HZ. MUHAMMED (SAV)
Bir yere giderken sağına soluna bakıp yürümez, vakar ve süratle ilerlerdi.
Bütün insanları hoş tutar, hizmetçilerine şefkatle muamele ederdi. Kendisi ne yer, ne giyerse, hizmetçilerine de onları yedirir, onları giydirirdi.
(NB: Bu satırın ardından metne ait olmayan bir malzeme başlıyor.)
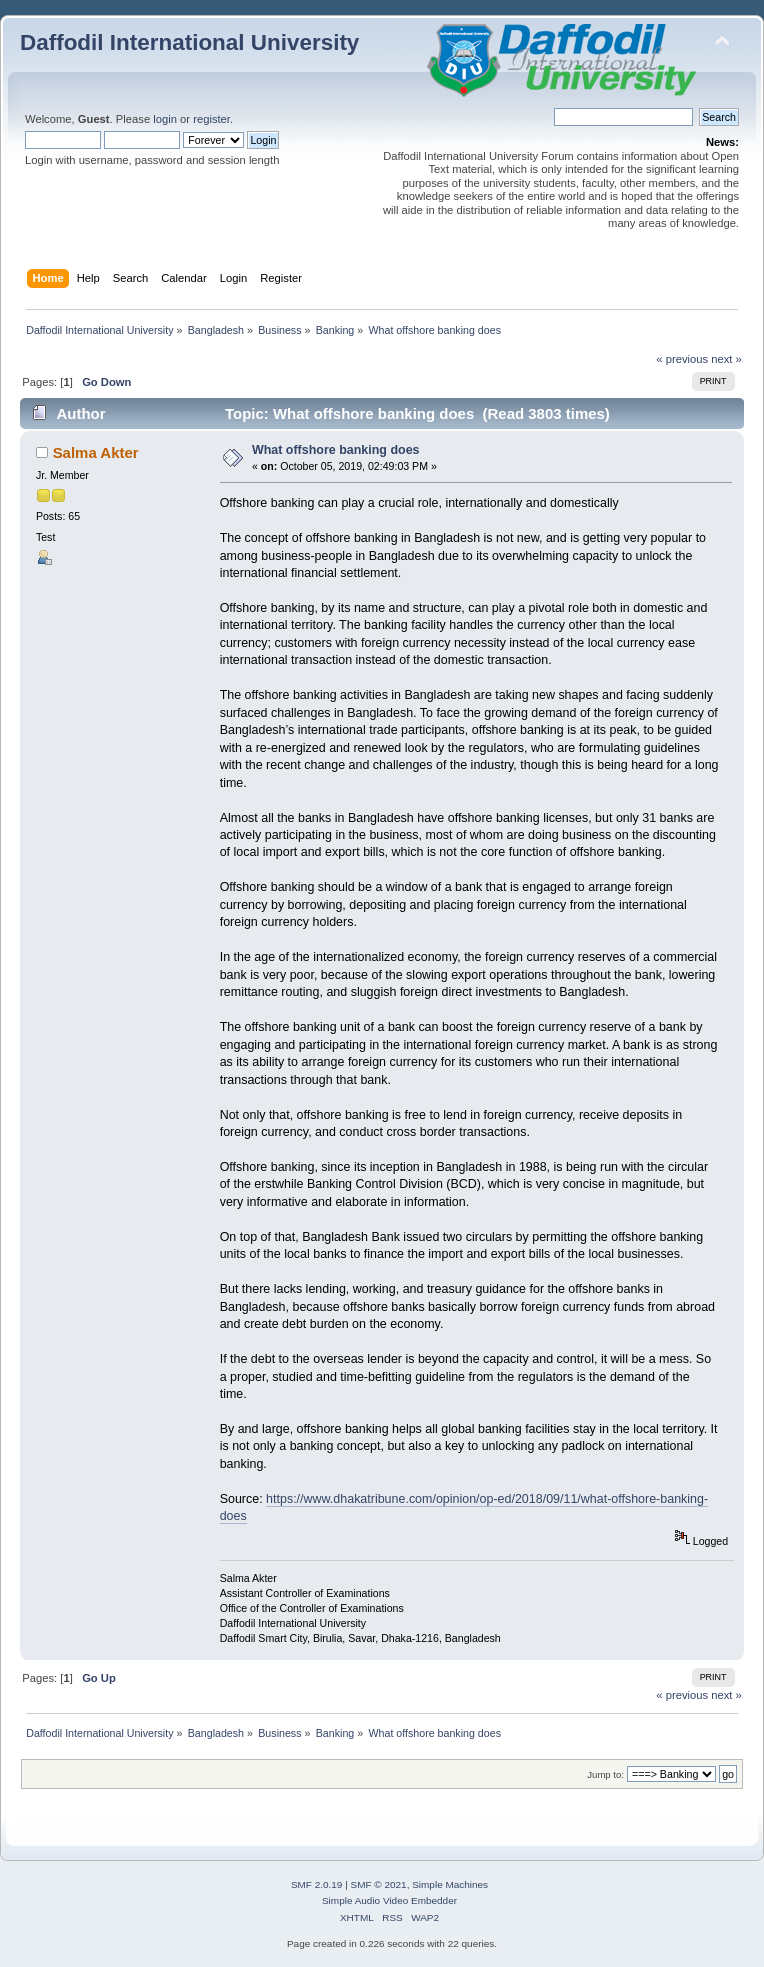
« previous (682, 359)
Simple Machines (450, 1884)
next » (726, 359)
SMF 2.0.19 (317, 1884)
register (211, 119)
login (165, 119)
Çocukları çok sever, saçlarını okşar, onlarla konuşurdu.
O'nu ansızın görenler heyecan ve sevgiyle ürperir, konuşunca hayran olurdu.
Herkesin aklına göre söz söyler, herkese güler yüz gösterirdi.
Kimsenin sözünü yarıda kesmez, haşin davranmaz, mütevazi yaşardı.
Daima düşünceliydi.
Susması konuşmasından uzun sürerdi.
Lüzumsuz yere konuşmaz; konuştuğunda ne fazla, ne eksik söz kullanırdı.
Dünya işleri için kızmazdı.
Kendi şahsı için asla öfkelenmez ve öç almazdı.
Kötü söz söylemezdi.
Affediciliği tabii idi. İntikam almazdı.
Düşmanlarını sadece affetmekle kalmaz, onlara şeref ve değer de verirdi.
Kendisini üç şeyden alıkoymuştu: Kimseyle çekişmezdi,
Çok konuşmazdı, boş şeylerle uğraşmazdı.
Umanı umutsuzluğa düşürmezdi.
Hoşlanmadığı bir şey hakkında susardı.
Hiç kimseyi ne yüzüne karşı, ne de arkasından kınayıp ve ayıplamazdı.
Kimsenin kusurunu araştırmazdı.
Kimseye hakkında hayırlı olmayan sözü söylemezdi.
Yanında en son konuşanı ilk önce konuşan gibi dikkatle dinlerdi.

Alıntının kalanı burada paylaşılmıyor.